WORK INSTRUCTIONS — Would you please copy every line below that includes the string "estilo"?
---
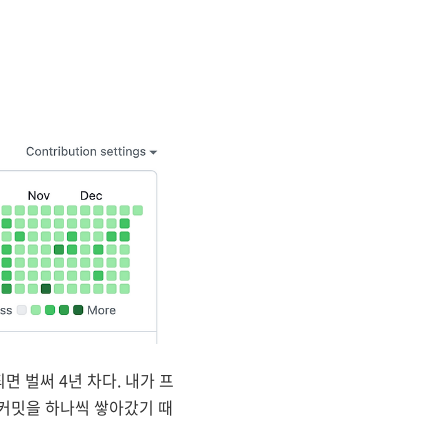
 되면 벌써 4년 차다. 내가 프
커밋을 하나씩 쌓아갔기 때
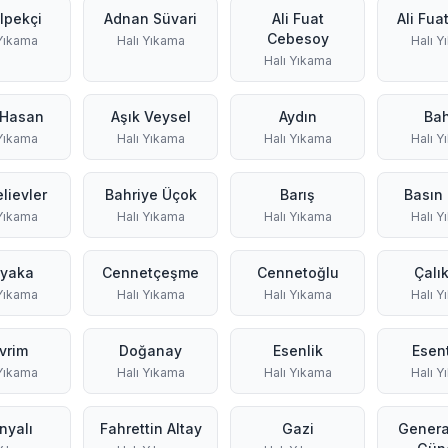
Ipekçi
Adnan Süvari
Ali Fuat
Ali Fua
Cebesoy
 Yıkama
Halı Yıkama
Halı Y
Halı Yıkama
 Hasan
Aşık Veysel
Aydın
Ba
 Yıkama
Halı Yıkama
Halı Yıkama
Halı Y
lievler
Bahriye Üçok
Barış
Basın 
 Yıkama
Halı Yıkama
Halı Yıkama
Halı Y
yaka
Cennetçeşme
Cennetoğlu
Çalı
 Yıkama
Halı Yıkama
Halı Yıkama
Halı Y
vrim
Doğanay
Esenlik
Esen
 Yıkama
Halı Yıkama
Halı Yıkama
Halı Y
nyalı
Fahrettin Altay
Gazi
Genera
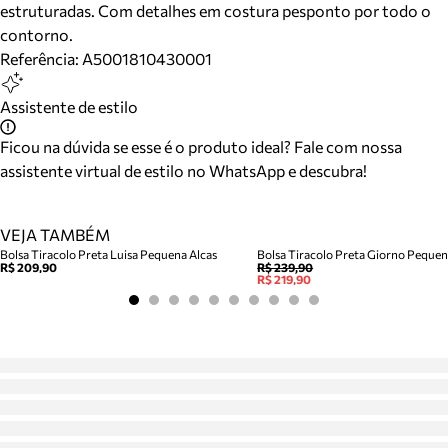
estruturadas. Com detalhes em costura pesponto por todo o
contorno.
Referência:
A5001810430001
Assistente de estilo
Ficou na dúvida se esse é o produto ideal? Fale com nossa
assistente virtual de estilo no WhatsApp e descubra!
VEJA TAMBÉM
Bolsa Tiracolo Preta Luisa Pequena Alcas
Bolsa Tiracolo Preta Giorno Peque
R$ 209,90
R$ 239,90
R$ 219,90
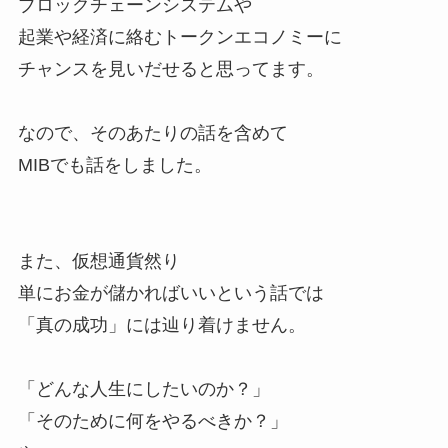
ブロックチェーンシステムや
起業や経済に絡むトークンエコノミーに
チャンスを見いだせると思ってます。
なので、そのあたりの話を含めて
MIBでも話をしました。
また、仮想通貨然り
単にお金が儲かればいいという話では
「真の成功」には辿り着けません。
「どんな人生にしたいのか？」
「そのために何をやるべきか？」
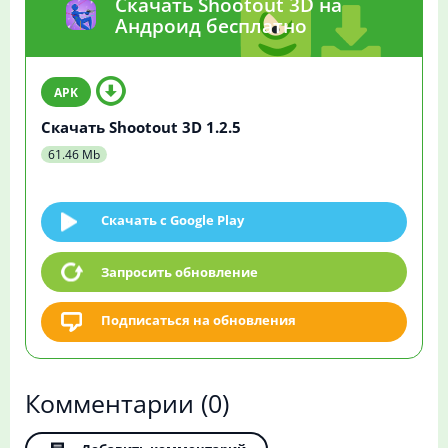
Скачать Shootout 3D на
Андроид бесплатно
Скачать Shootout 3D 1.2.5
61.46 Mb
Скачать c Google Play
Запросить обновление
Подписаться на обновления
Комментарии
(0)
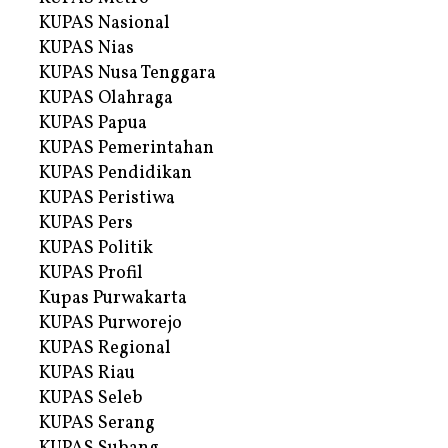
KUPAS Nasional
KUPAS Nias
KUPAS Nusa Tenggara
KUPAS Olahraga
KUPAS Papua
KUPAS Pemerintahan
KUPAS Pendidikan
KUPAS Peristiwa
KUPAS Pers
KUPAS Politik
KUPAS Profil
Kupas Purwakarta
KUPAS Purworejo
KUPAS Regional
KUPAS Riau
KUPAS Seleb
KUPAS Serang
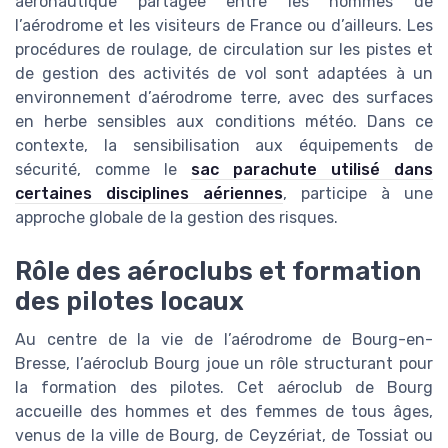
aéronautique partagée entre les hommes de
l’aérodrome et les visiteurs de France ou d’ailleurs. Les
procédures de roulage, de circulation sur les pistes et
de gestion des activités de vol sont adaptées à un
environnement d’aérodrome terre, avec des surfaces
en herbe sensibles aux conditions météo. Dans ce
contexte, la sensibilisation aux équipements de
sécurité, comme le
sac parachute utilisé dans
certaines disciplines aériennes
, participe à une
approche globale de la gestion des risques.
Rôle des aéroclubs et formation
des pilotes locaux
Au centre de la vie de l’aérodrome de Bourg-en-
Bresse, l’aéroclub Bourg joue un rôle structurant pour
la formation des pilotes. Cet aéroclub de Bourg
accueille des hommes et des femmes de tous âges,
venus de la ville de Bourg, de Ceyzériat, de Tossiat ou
---
EXERCISE ANSWER —
Assistente de estilo
assistente virtual de estilo no WhatsApp e descubra!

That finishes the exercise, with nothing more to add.